**DESCRIPTION OF THE TASK**
Scan the records below for the line with "База данных" and the line with "На лыжероллерной трассе на улице Подгорной", and retype that range exactly, both ends included, pictures excepted.

**DATA FOR THIS EXERCISE**
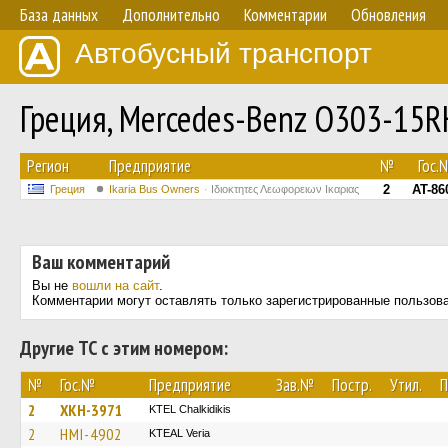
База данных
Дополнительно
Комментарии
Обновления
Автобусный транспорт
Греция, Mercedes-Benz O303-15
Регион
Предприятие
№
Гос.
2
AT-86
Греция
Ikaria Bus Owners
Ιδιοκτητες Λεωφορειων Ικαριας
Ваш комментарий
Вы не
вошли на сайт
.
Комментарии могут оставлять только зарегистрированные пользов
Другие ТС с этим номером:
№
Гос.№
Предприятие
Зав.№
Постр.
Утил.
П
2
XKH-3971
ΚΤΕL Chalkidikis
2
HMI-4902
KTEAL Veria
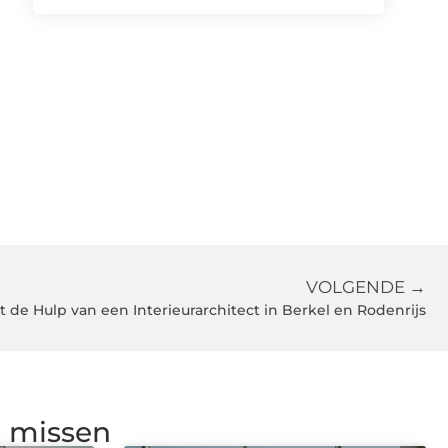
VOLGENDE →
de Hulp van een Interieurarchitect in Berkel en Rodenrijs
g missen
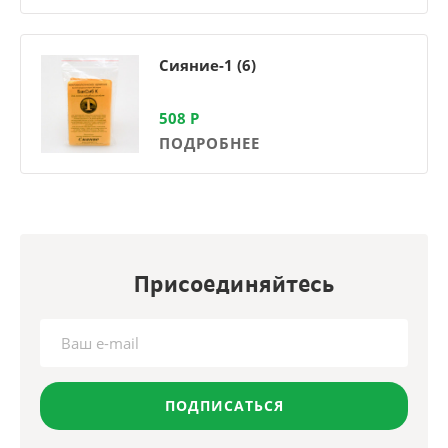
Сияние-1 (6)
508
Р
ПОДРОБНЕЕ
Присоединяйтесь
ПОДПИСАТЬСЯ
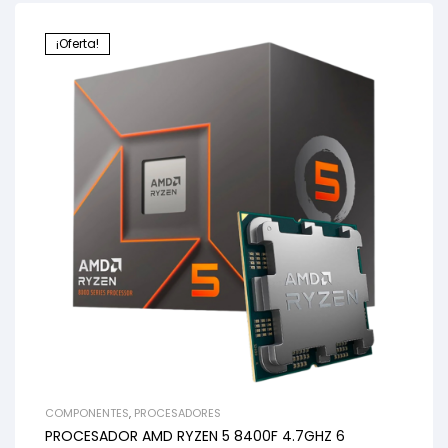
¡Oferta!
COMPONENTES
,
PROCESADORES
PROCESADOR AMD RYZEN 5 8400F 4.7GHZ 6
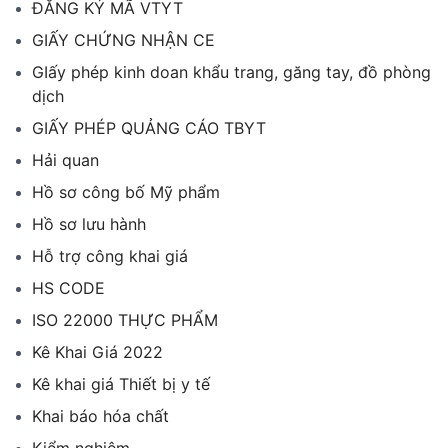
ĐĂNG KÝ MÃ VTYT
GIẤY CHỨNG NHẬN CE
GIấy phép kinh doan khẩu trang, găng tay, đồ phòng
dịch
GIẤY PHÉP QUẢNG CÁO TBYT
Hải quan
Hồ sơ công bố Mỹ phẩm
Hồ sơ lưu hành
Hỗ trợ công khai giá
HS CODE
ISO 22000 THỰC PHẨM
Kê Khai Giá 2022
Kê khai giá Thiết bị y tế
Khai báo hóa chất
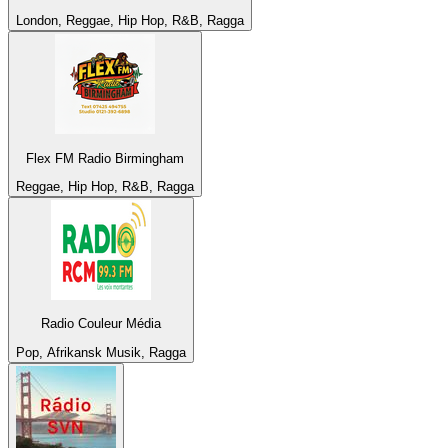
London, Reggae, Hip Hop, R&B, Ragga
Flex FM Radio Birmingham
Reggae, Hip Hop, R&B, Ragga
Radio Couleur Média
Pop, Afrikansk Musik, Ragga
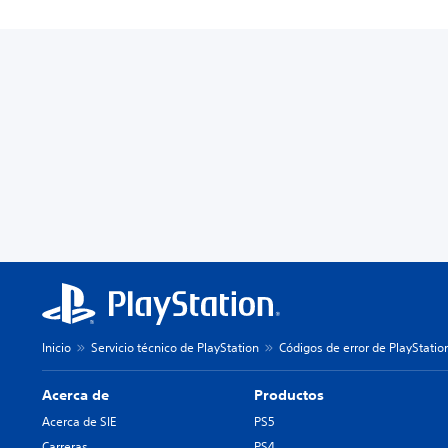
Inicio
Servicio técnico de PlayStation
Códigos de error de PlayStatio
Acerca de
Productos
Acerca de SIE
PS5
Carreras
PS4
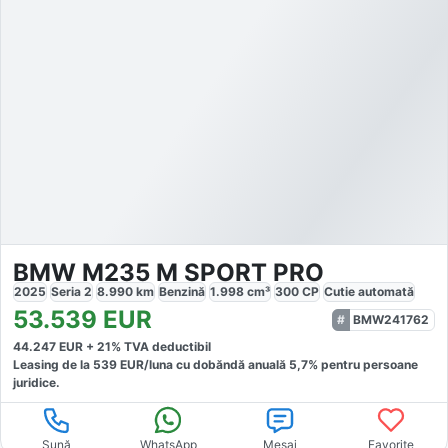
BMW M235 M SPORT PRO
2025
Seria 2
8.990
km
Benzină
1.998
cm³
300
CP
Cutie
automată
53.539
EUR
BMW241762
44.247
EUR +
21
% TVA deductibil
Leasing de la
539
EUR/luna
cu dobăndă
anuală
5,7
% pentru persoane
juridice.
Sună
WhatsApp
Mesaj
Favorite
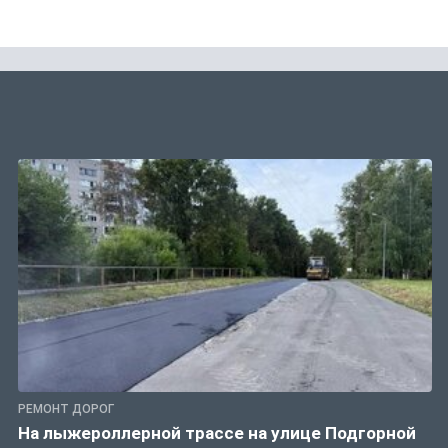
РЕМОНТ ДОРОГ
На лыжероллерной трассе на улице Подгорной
---
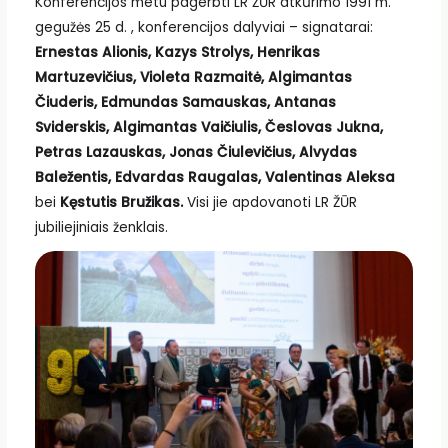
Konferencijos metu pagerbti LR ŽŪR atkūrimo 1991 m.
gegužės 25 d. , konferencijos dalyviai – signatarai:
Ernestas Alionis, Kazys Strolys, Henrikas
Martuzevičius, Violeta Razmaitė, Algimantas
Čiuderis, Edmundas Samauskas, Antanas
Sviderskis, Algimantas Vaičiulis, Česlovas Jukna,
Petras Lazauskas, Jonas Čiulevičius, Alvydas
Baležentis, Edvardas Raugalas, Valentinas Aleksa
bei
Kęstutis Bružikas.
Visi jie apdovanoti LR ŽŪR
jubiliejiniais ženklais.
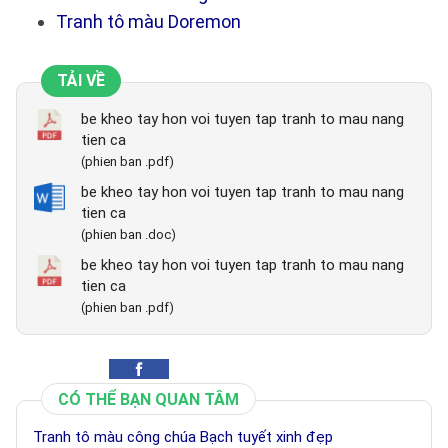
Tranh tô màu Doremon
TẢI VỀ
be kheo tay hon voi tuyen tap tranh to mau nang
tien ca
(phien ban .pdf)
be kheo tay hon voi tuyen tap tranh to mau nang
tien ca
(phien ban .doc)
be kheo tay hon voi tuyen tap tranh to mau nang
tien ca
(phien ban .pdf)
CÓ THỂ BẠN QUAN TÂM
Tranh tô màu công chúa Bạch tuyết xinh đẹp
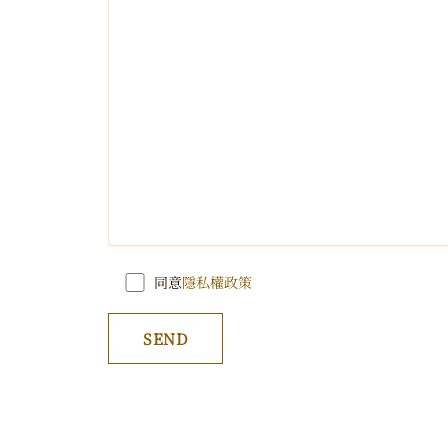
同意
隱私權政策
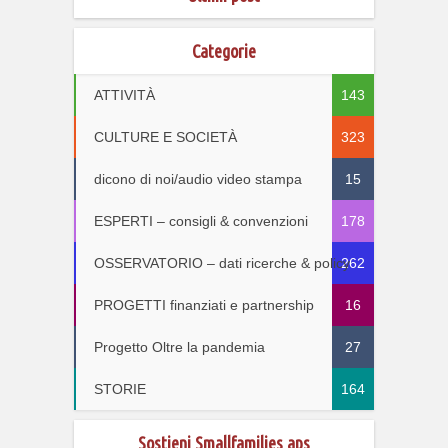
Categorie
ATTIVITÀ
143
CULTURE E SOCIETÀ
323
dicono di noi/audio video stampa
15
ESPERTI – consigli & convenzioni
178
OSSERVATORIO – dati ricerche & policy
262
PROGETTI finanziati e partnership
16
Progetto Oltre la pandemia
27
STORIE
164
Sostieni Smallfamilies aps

**SOLUTION TO THE PROBLEM**
База данных
Дополнительно
Комментарии
Обновления
Автобусный транспорт
Греция, Mercedes-Benz O303-15
Регион
Предприятие
№
Гос.
2
AT-86
Греция
Ikaria Bus Owners
Ιδιοκτητες Λεωφορειων Ικαριας
Ваш комментарий
Вы не
вошли на сайт
.
Комментарии могут оставлять только зарегистрированные пользов
Другие ТС с этим номером:
№
Гос.№
Предприятие
Зав.№
Постр.
Утил.
П
2
XKH-3971
ΚΤΕL Chalkidikis
2
HMI-4902
KTEAL Veria
VOLGENDE →
de Hulp van een Interieurarchitect in Berkel en Rodenrijs
g missen
Сияние-1 (6)
508
Р
ПОДРОБНЕЕ
Присоединяйтесь
ПОДПИСАТЬСЯ
¡Oferta!
COMPONENTES
,
PROCESADORES
PROCESADOR AMD RYZEN 5 8400F 4.7GHZ 6
ĐĂNG KÝ MÃ VTYT
GIẤY CHỨNG NHẬN CE
GIấy phép kinh doan khẩu trang, găng tay, đồ phòng
dịch
GIẤY PHÉP QUẢNG CÁO TBYT
Hải quan
Hồ sơ công bố Mỹ phẩm
Hồ sơ lưu hành
Hỗ trợ công khai giá
HS CODE
ISO 22000 THỰC PHẨM
Kê Khai Giá 2022
Kê khai giá Thiết bị y tế
Khai báo hóa chất
London, Reggae, Hip Hop, R&B, Ragga
Flex FM Radio Birmingham
Reggae, Hip Hop, R&B, Ragga
Radio Couleur Média
Pop, Afrikansk Musik, Ragga
Inicio
Servicio técnico de PlayStation
Códigos de error de PlayStatio
Acerca de
Productos
Acerca de SIE
PS5
Carreras
PS4
BMW M235 M SPORT PRO
2025
Seria 2
8.990
km
Benzină
1.998
cm³
300
CP
Cutie
automată
53.539
EUR
BMW241762
44.247
EUR +
21
% TVA deductibil
Leasing de la
539
EUR/luna
cu dobăndă
anuală
5,7
% pentru persoane
juridice.
Sună
WhatsApp
Mesaj
Favorite
РЕМОНТ ДОРОГ
На лыжероллерной трассе на улице Подгорной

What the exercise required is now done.